Data for this exercise Start Marker

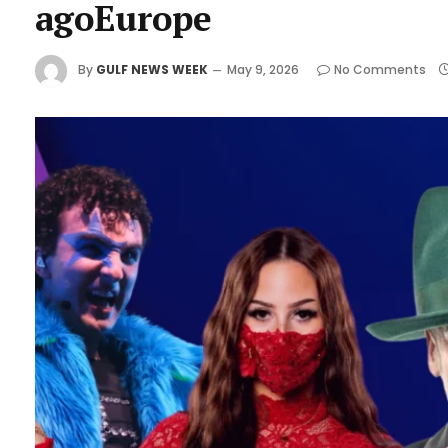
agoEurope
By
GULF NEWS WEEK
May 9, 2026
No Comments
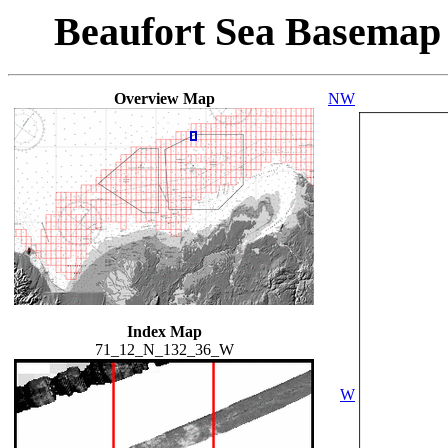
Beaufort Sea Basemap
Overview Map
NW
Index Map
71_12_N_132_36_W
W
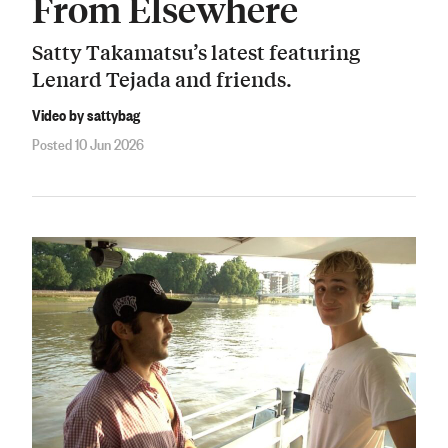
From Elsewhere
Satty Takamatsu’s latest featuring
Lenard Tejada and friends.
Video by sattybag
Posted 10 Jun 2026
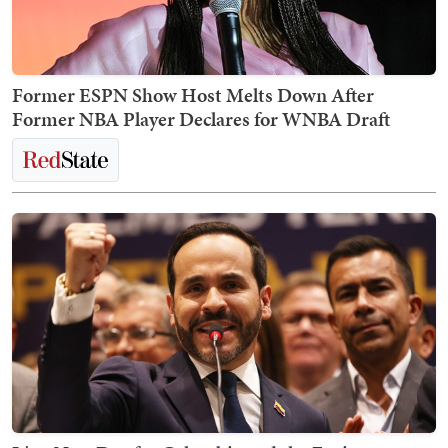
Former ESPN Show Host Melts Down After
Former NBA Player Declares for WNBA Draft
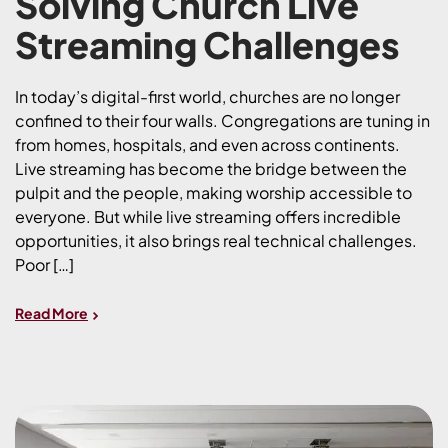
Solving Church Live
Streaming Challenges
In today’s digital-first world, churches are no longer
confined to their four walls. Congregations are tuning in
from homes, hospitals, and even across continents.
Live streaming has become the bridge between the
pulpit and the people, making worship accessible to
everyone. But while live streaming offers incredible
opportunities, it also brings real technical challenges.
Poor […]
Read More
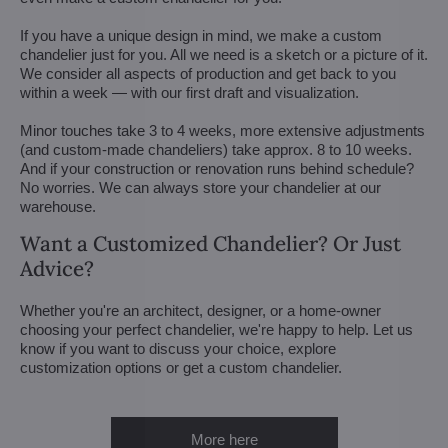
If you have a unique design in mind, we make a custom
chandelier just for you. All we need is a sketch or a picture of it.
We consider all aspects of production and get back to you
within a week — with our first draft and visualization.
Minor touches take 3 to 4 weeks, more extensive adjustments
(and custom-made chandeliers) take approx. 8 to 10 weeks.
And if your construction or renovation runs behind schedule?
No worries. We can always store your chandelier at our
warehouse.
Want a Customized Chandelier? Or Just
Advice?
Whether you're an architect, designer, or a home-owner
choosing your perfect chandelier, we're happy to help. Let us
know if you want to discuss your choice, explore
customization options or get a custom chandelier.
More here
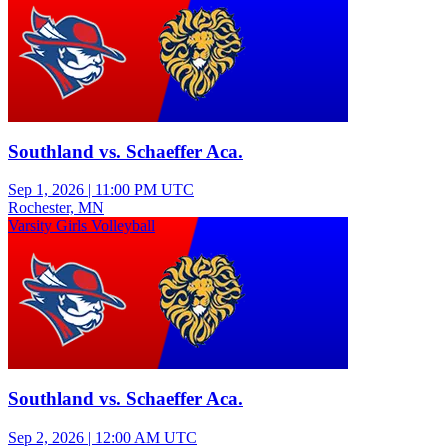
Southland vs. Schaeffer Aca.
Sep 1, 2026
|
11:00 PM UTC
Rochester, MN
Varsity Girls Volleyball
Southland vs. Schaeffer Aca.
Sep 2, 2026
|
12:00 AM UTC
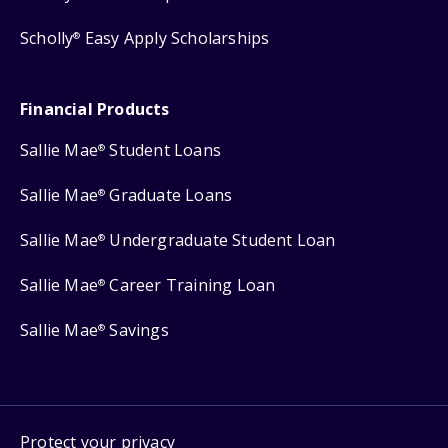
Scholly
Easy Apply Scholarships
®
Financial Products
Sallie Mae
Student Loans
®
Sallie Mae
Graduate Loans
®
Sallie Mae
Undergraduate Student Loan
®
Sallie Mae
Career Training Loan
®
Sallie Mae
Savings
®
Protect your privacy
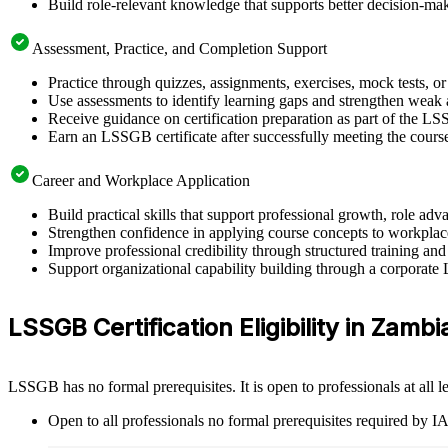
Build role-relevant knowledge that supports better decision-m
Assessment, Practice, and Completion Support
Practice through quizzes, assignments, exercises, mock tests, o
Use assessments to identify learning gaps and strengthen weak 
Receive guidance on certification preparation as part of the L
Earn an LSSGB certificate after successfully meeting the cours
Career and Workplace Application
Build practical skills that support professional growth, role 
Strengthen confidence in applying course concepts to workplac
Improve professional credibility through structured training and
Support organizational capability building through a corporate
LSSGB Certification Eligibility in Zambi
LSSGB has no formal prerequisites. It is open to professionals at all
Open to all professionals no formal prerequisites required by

Data for this exercise End Marker

- _Assigned task_: In the data above, retype only the stretch from the line with "And if your" through the line with "LSSGB has no", word for word, and skip any pictures.

- _Result of the exercise_:
And if your construction or renovation runs behind schedule?
No worries. We can always store your chandelier at our
warehouse.
Want a Customized Chandelier? Or Just
Advice?
Whether you're an architect, designer, or a home-owner
choosing your perfect chandelier, we're happy to help. Let us
know if you want to discuss your choice, explore
customization options or get a custom chandelier.
More here
Southland vs. Schaeffer Aca.
Sep 1, 2026
|
11:00 PM UTC
Rochester, MN
Varsity Girls Volleyball
Southland vs. Schaeffer Aca.
Sep 2, 2026
|
12:00 AM UTC
Scholly
Easy Apply Scholarships
®
Financial Products
Sallie Mae
Student Loans
®
Sallie Mae
Graduate Loans
®
Sallie Mae
Undergraduate Student Loan
®
Sallie Mae
Career Training Loan
®
Sallie Mae
Savings
®
Protect your privacy
Build role-relevant knowledge that supports better decision-m
Assessment, Practice, and Completion Support
Practice through quizzes, assignments, exercises, mock tests, o
Use assessments to identify learning gaps and strengthen weak 
Receive guidance on certification preparation as part of the L
Earn an LSSGB certificate after successfully meeting the cours
Career and Workplace Application
Build practical skills that support professional growth, role 
Strengthen confidence in applying course concepts to workplac
Improve professional credibility through structured training and
Support organizational capability building through a corporate
LSSGB Certification Eligibility in Zambi
LSSGB has no formal prerequisites. It is open to professionals at all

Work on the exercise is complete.